In this project, the main objective is to investigate the neuroprotective potential of A3R activation in glaucoma, using in vitro and in vivo models. RGC and retinal organotypic cultures will be exposed to elevated hydrostatic pressure (to mimic increased IOP). Furthermore, we intend to investigate the effects of A3R activation in a chronic animal model of glaucoma. To reduce side effects and improve the half-life of 2-Cl-IB-MECA, implants composed of poly(ε-caprolactone) (PCL) with 2-Cl-IB-MECA will be prepared. This preparation will be carried out using a supercritical CO2 extraction method and will be fully characterized by a wide variety of analytical techniques and in vitro assays in order to select the most promising implant. The efficacy and safety of the PCL implants with 2-Cl-IB-MECA will be evaluated in vitro before surgical implantation into the vitreous of animals with OHT. RGC death and optic nerve degeneration, two characteristics of glaucoma, will be evaluated in vivo using non-invasive techniques.

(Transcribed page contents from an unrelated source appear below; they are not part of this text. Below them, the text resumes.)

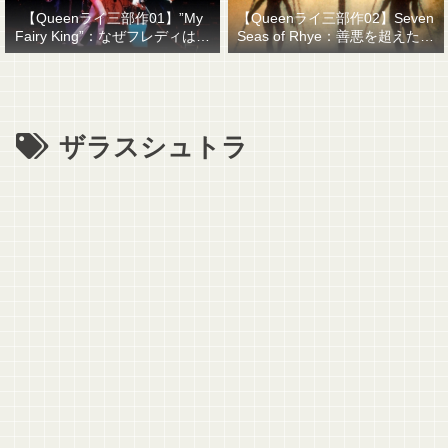
【Queenライ三部作01】”My
【Queenライ三部作02】Seven
Fairy King”：なぜフレディはマ
Seas of Rhye：善悪を超えたも
ーキュリーと名乗ったのか？
のを善悪で裁くということ
ザラスシュトラ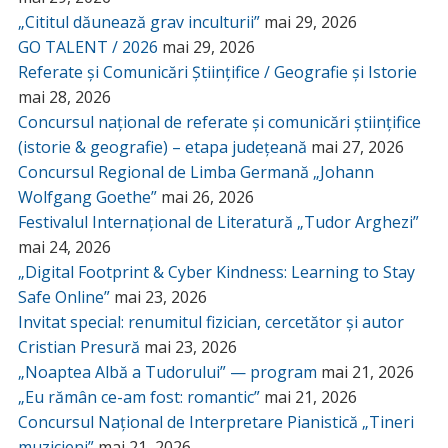
„Cititul dăunează grav inculturii”
mai 29, 2026
GO TALENT / 2026
mai 29, 2026
Referate și Comunicări Științifice / Geografie și Istorie
mai 28, 2026
Concursul național de referate și comunicări științifice
(istorie & geografie) – etapa județeană
mai 27, 2026
Concursul Regional de Limba Germană „Johann
Wolfgang Goethe”
mai 26, 2026
Festivalul Internațional de Literatură „Tudor Arghezi”
mai 24, 2026
„Digital Footprint & Cyber Kindness: Learning to Stay
Safe Online”
mai 23, 2026
Invitat special: renumitul fizician, cercetător și autor
Cristian Presură
mai 23, 2026
„Noaptea Albă a Tudorului” — program
mai 21, 2026
„Eu rămân ce-am fost: romantic”
mai 21, 2026
Concursul Național de Interpretare Pianistică „Tineri
muzicieni”
mai 21, 2026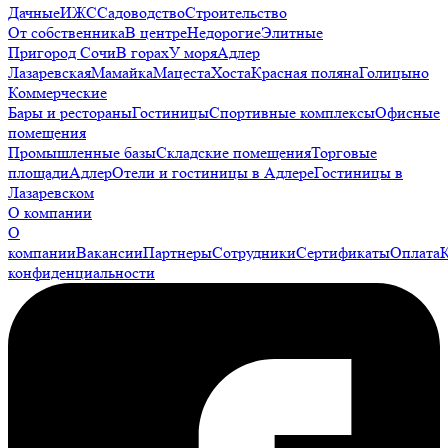
Дачные
ИЖС
Садоводство
Строительство
От собственника
В центре
Недорогие
Элитные
Пригород Сочи
В горах
У моря
Адлер
Лазаревская
Мамайка
Мацеста
Хоста
Красная поляна
Голицыно
Коммерческие
Бары и рестораны
Гостиницы
Спортивные комплексы
Офисные
помещения
Промышленные базы
Складские помещения
Торговые
площади
Адлер
Отели и гостиницы в Адлере
Гостиницы в
Лазаревском
О компании
О
компании
Вакансии
Партнеры
Сотрудники
Сертификаты
Оплата
конфиденциальности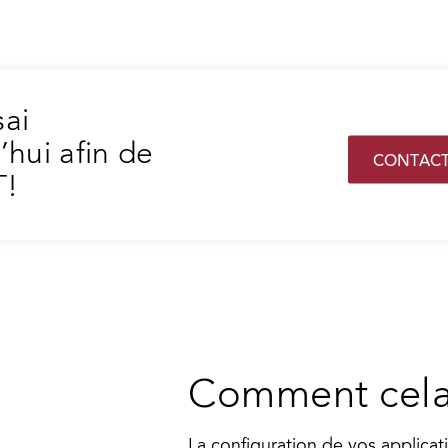
ai
hui afin de
CONTACT
T!
Comment cela 
La configuration de vos applicat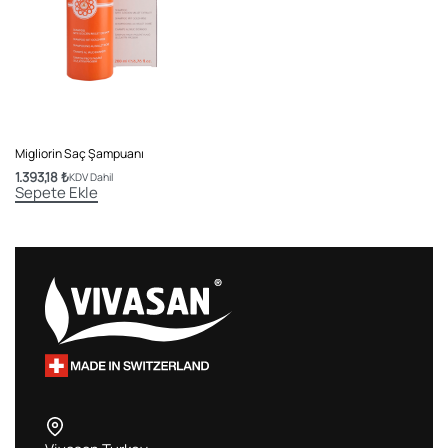
Migliorin Saç Şampuanı
1.393,18
₺
KDV Dahil
Sepete Ekle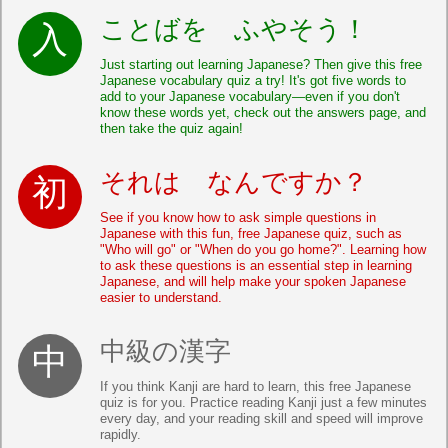
ことばを ふやそう！
Just starting out learning Japanese? Then give this free
Japanese vocabulary quiz a try! It's got five words to
add to your Japanese vocabulary—even if you don't
know these words yet, check out the answers page, and
then take the quiz again!
それは なんですか？
See if you know how to ask simple questions in
Japanese with this fun, free Japanese quiz, such as
"Who will go" or "When do you go home?". Learning how
to ask these questions is an essential step in learning
Japanese, and will help make your spoken Japanese
easier to understand.
中級の漢字
If you think Kanji are hard to learn, this free Japanese
quiz is for you. Practice reading Kanji just a few minutes
every day, and your reading skill and speed will improve
rapidly.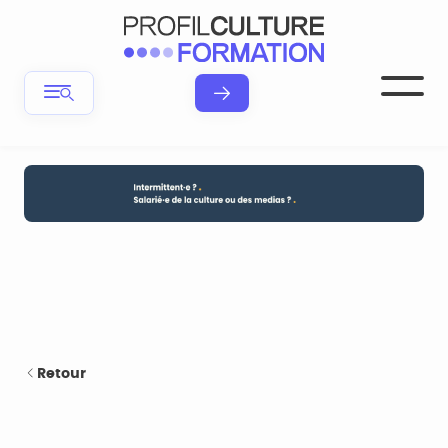
Retour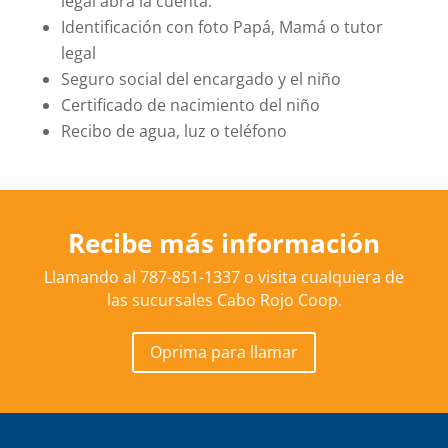
legal abra la cuenta.
Identificación con foto Papá, Mamá o tutor
legal
Seguro social del encargado y el niño
Certificado de nacimiento del niño
Recibo de agua, luz o teléfono
Recibe más información
Llamando al 787-851-1337 o visita cualquiera de
las sucursales Cabo Rojo Coop.
Oprima para llamar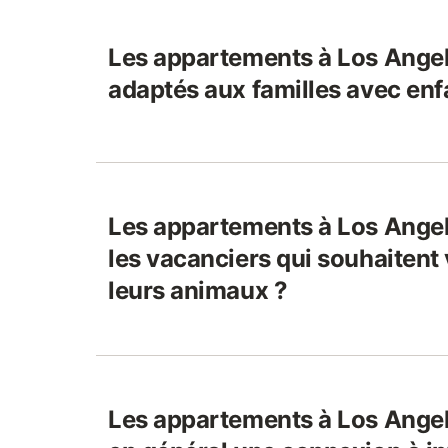
Les appartements à Los Angel
adaptés aux familles avec enf
Les appartements à Los Angel
les vacanciers qui souhaitent
leurs animaux ?
Les appartements à Los Angel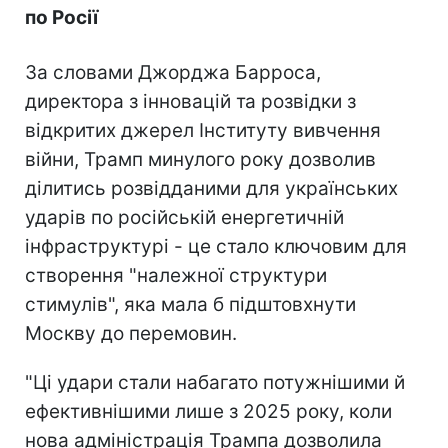
по Росії
За словами Джорджа Барроса,
директора з інновацій та розвідки з
відкритих джерел Інституту вивчення
війни, Трамп минулого року дозволив
ділитись розвідданими для українських
ударів по російській енергетичній
інфраструктурі - це стало ключовим для
створення "належної структури
стимулів", яка мала б підштовхнути
Москву до перемовин.
"Ці удари стали набагато потужнішими й
ефективнішими лише з 2025 року, коли
нова адміністрація Трампа дозволила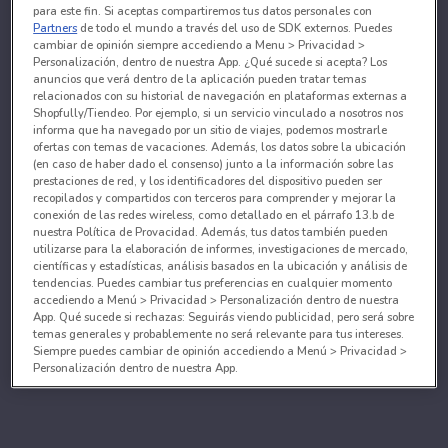
para este fin. Si aceptas compartiremos tus datos personales con
Partners
de todo el mundo a través del uso de SDK externos. Puedes
cambiar de opinión siempre accediendo a Menu > Privacidad >
Personalización, dentro de nuestra App. ¿Qué sucede si acepta? Los
anuncios que verá dentro de la aplicación pueden tratar temas
relacionados con su historial de navegación en plataformas externas a
Shopfully/Tiendeo. Por ejemplo, si un servicio vinculado a nosotros nos
informa que ha navegado por un sitio de viajes, podemos mostrarle
ofertas con temas de vacaciones. Además, los datos sobre la ubicación
(en caso de haber dado el consenso) junto a la información sobre las
prestaciones de red, y los identificadores del dispositivo pueden ser
recopilados y compartidos con terceros para comprender y mejorar la
conexión de las redes wireless, como detallado en el párrafo 13.b de
nuestra Política de Provacidad. Además, tus datos también pueden
utilizarse para la elaboración de informes, investigaciones de mercado,
científicas y estadísticas, análisis basados en la ubicación y análisis de
tendencias. Puedes cambiar tus preferencias en cualquier momento
accediendo a Menú > Privacidad > Personalización dentro de nuestra
App. Qué sucede si rechazas: Seguirás viendo publicidad, pero será sobre
temas generales y probablemente no será relevante para tus intereses.
Siempre puedes cambiar de opinión accediendo a Menú > Privacidad >
Personalización dentro de nuestra App.
Tanto nosotros como nuestros asociados tratamos los
datos para proporcionar:
Utilizar datos de localización geográfica precisa. Analizar activamente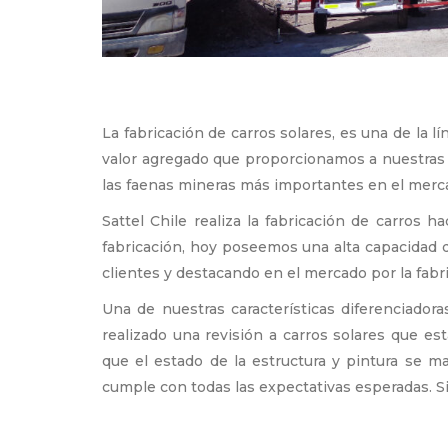
La fabricación de carros solares, es una de la 
valor agregado que proporcionamos a nuestras 
las faenas mineras más importantes en el merc
Sattel Chile realiza la fabricación de carros h
fabricación, hoy poseemos una alta capacidad 
clientes y destacando en el mercado por la fabr
Una de nuestras características diferenciador
realizado una revisión a carros solares que e
que el estado de la estructura y pintura se m
cumple con todas las expectativas esperadas. S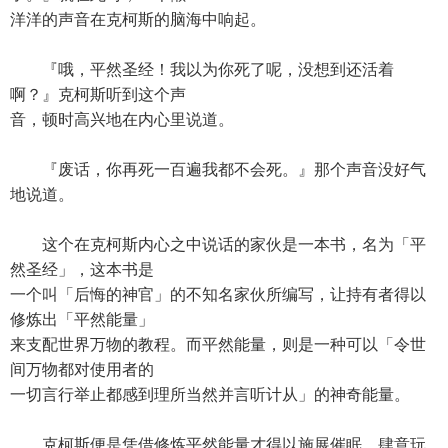
洋洋的声音在克柯斯的脑海中响起。
『哦，平然圣经！我以为你死了呢，没想到还活着
啊？』克柯斯听到这个声
音，顿时高兴地在内心里说道。
『废话，你再死一百遍我都不会死。』那个声音没好气
地说道。
这个在克柯斯内心之中说话的家伙是一本书，名为「平
然圣经」，这本书是
一个叫「后悔的神官」的不知名家伙所编写，让持有者得以
修炼出「平然能量」
来支配世界万物的教程。而平然能量，则是一种可以「令世
间万物都对使用者的
一切言行举止都感到理所当然并言听计从」的神奇能量。
克柯斯便是凭借修炼平然能量才得以施展催眠、肆意玩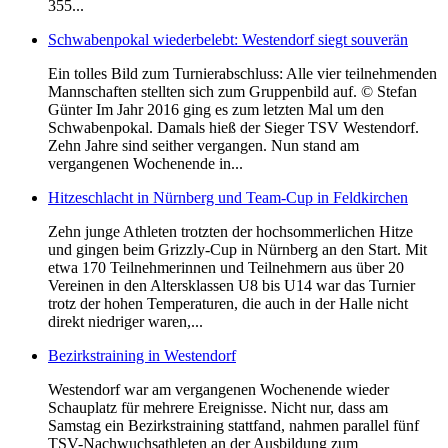
355...
Schwabenpokal wiederbelebt: Westendorf siegt souverän
Ein tolles Bild zum Turnierabschluss: Alle vier teilnehmenden
Mannschaften stellten sich zum Gruppenbild auf. © Stefan
Günter Im Jahr 2016 ging es zum letzten Mal um den
Schwabenpokal. Damals hieß der Sieger TSV Westendorf.
Zehn Jahre sind seither vergangen. Nun stand am
vergangenen Wochenende in...
Hitzeschlacht in Nürnberg und Team-Cup in Feldkirchen
Zehn junge Athleten trotzten der hochsommerlichen Hitze
und gingen beim Grizzly-Cup in Nürnberg an den Start. Mit
etwa 170 Teilnehmerinnen und Teilnehmern aus über 20
Vereinen in den Altersklassen U8 bis U14 war das Turnier
trotz der hohen Temperaturen, die auch in der Halle nicht
direkt niedriger waren,...
Bezirkstraining in Westendorf
Westendorf war am vergangenen Wochenende wieder
Schauplatz für mehrere Ereignisse. Nicht nur, dass am
Samstag ein Bezirkstraining stattfand, nahmen parallel fünf
TSV-Nachwuchsathleten an der Ausbildung zum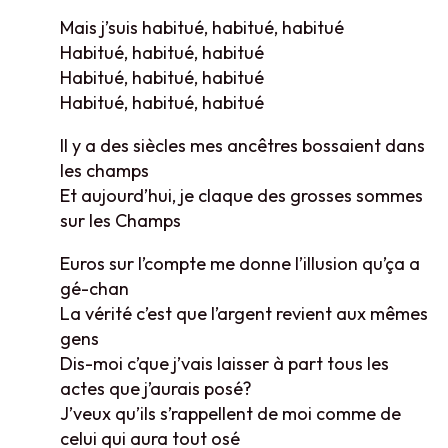
Mais j’suis habitué, habitué, habitué
Habitué, habitué, habitué
Habitué, habitué, habitué
Habitué, habitué, habitué
Il y a des siècles mes ancêtres bossaient dans
les champs
Et aujourd’hui, je claque des grosses sommes
sur les Champs
Euros sur l’compte me donne l’illusion qu’ça a
gé-chan
La vérité c’est que l’argent revient aux mêmes
gens
Dis-moi c’que j’vais laisser à part tous les
actes que j’aurais posé?
J’veux qu’ils s’rappellent de moi comme de
celui qui aura tout osé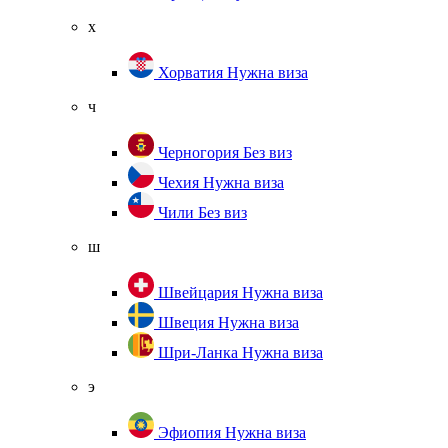
х
Хорватия
Нужна виза
ч
Черногория
Без виз
Чехия
Нужна виза
Чили
Без виз
ш
Швейцария
Нужна виза
Швеция
Нужна виза
Шри-Ланка
Нужна виза
э
Эфиопия
Нужна виза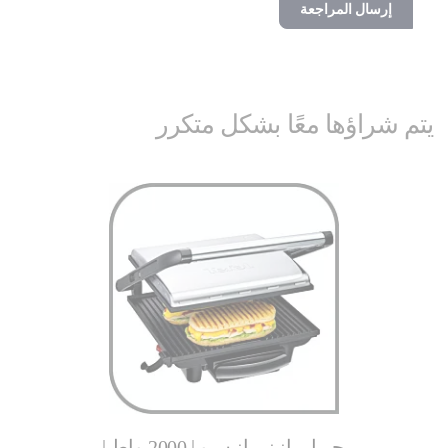
إرسال المراجعة
يتم شراؤها معًا بشكل متكرر
راكلت بييراد 3 في 1 | 1350
جريل بانيني إنيسيو | 2000 واط |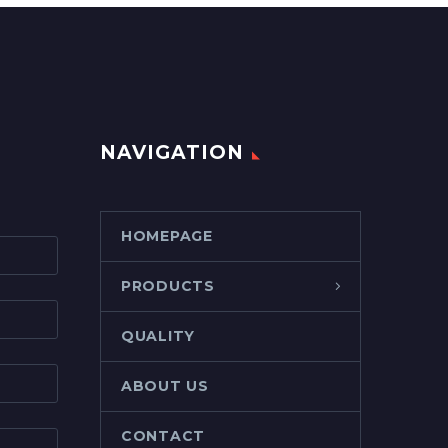
NAVIGATION
HOMEPAGE
PRODUCTS
QUALITY
ABOUT US
CONTACT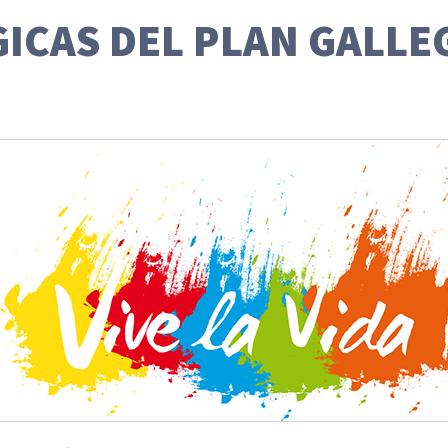
GICAS DEL PLAN GALLE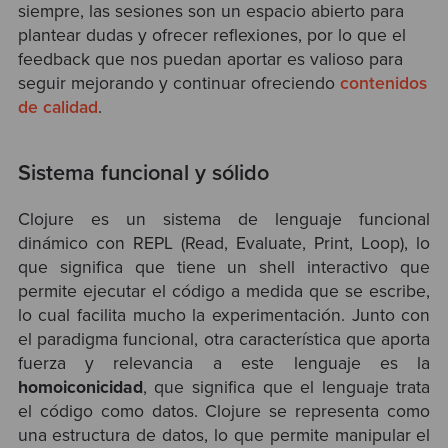
siempre, las sesiones son un espacio abierto para
plantear dudas y ofrecer reflexiones, por lo que el
feedback que nos puedan aportar es valioso para
seguir mejorando y continuar ofreciendo
contenidos
de calidad
.
Sistema funcional y sólido
Clojure es un sistema de lenguaje funcional
dinámico con REPL (Read, Evaluate, Print, Loop), lo
que significa que tiene un shell interactivo que
permite ejecutar el código a medida que se escribe,
lo cual facilita mucho la experimentación. Junto con
el paradigma funcional, otra característica que aporta
fuerza y relevancia a este lenguaje es la
homoiconicidad
, que significa que el lenguaje trata
el código como datos. Clojure se representa como
una estructura de datos, lo que permite manipular el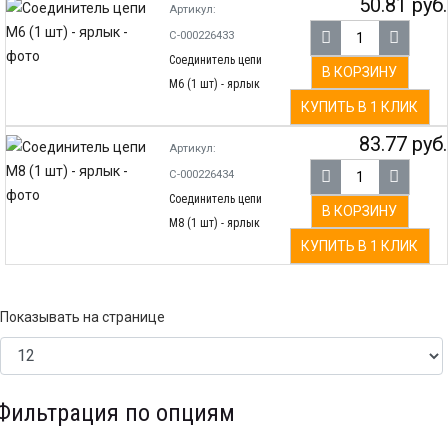
50.81 руб.
Артикул:
С-000226433
Соединитель цепи
В КОРЗИНУ
М6 (1 шт) - ярлык
КУПИТЬ В 1 КЛИК
83.77 руб.
Артикул:
С-000226434
Соединитель цепи
В КОРЗИНУ
М8 (1 шт) - ярлык
КУПИТЬ В 1 КЛИК
Показывать на странице
Фильтрация по опциям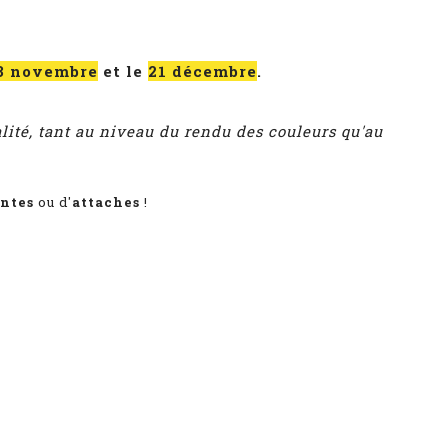
3 novembre
et le
21 décembre
.
alité, tant au niveau du rendu des couleurs qu'au
antes
ou d'
attaches
!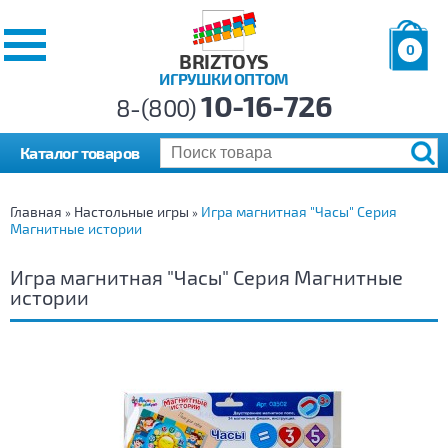
0
BRIZTOYS
ИГРУШКИ ОПТОМ
Позиций:
10-16-726
Товаров:
8-(800)
Сумма:
0
р.
Каталог товаров
Главная
Настольные игры
Игра магнитная "Часы" Серия
»
»
Магнитные истории
Игра магнитная "Часы" Серия Магнитные
истории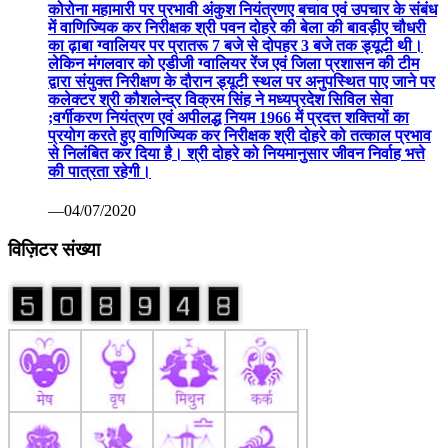
कोरोना महामारी पर प्रभावी अंकुश नियंत्रणए बचाव एवं उपचार के संबंध
में वाणिज्यिक कर निरीक्षक श्री पवन दोहरे की बेला की बावड़ीए चौधरी
का ढ़ाबा ग्वालियर पर प्रातरू 7 बजे से दोपहर 3 बजे तक ड्यूटी थी।
लेकिन मंगलवार को एडीजी ग्वालियर रेंज एवं जिला प्रशासन की टीम
द्वारा संयुक्त निरीक्षण के दौरान ड्यूटी स्थल पर अनुपस्थित पाए जाने पर
कलेक्टर श्री कौशलेन्द्र विक्रम सिंह ने मध्यप्रदेश सिविल सेवा
;वर्गीकरण नियंत्रण एवं अपीलद्ध नियम 1966 में प्रदत्त शक्तियों का
प्रयोग करते हुए वाणिज्यिक कर निरीक्षक श्री दोहरे को तत्काल प्रभाव
से निलंबित कर दिया है। श्री दोहरे को नियमानुसार जीवन निर्वाह भत्ते
की पात्रता रहेगी।
—04/07/2020
विज़िटर संख्या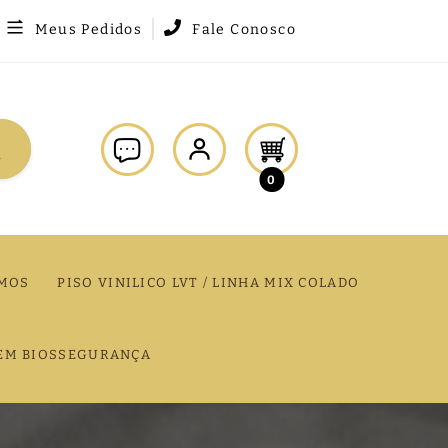
Meus Pedidos
Fale Conosco
0
MOS
PISO VINILICO LVT / LINHA MIX COLADO
EM BIOSSEGURANÇA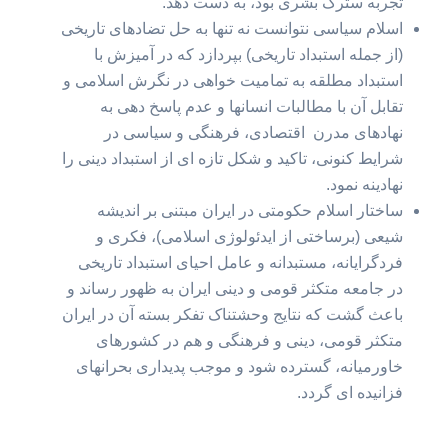
تجربه سترگ بشری بود، به دست دهد.
اسلام سیاسی نتوانست نه تنها به حل تضادهای تاریخی
(از جمله استبداد تاریخی) بپردازد که در آمیزش با
استبداد مطلقه به تمامیت خواهی در نگرش اسلامی و
تقابل آن با مطالبات انسانها و عدم پاسخ دهی به
نهادهای مدرن اقتصادی،‌ فرهنگی و سیاسی در
شرایط کنونی، تاکید و شکل تازه ای از استبداد دینی را
نهادینه نمود.
ساختار اسلام حکومتی در ایران مبتنی بر اندیشه
شیعی (برساختی از ایدئولوژی اسلامی)، فکری و
فردگرایانه،‌ مستبدانه و عامل احیای استبداد تاریخی
در جامعه متکثر قومی و دینی ایران به ظهور رساند و
باعث گشت که نتایج وحشتناک تفکر بسته آن در ایران
متکثر قومی، دینی و فرهنگی و هم در کشورهای
خاورمیانه، گسترده شود و موجب پدیداری بحرانهای
فزانیده ای گردد.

The electrical activity of the retina will be evaluated by electroretinography, allowing for the functional assessment of the retina through a non-invasive approach. Histological analysis of the retina will be performed by immunohistochemistry on cryosections. The efficacy and safety of the implants will also be evaluated in human retinal organotypic cultures. This is an innovative interdisciplinary project aimed at investigating the neuroprotective properties of A3R activation in glaucoma models. Furthermore, a new approach involving an intravitreal implant for controlled drug release will be used to overcome the limitations of repeated intravitreal injections. This project involves a multidisciplinary team and may result in the development of new therapeutic strategies for treating glaucoma patients, in addition to IOP-lowering therapy.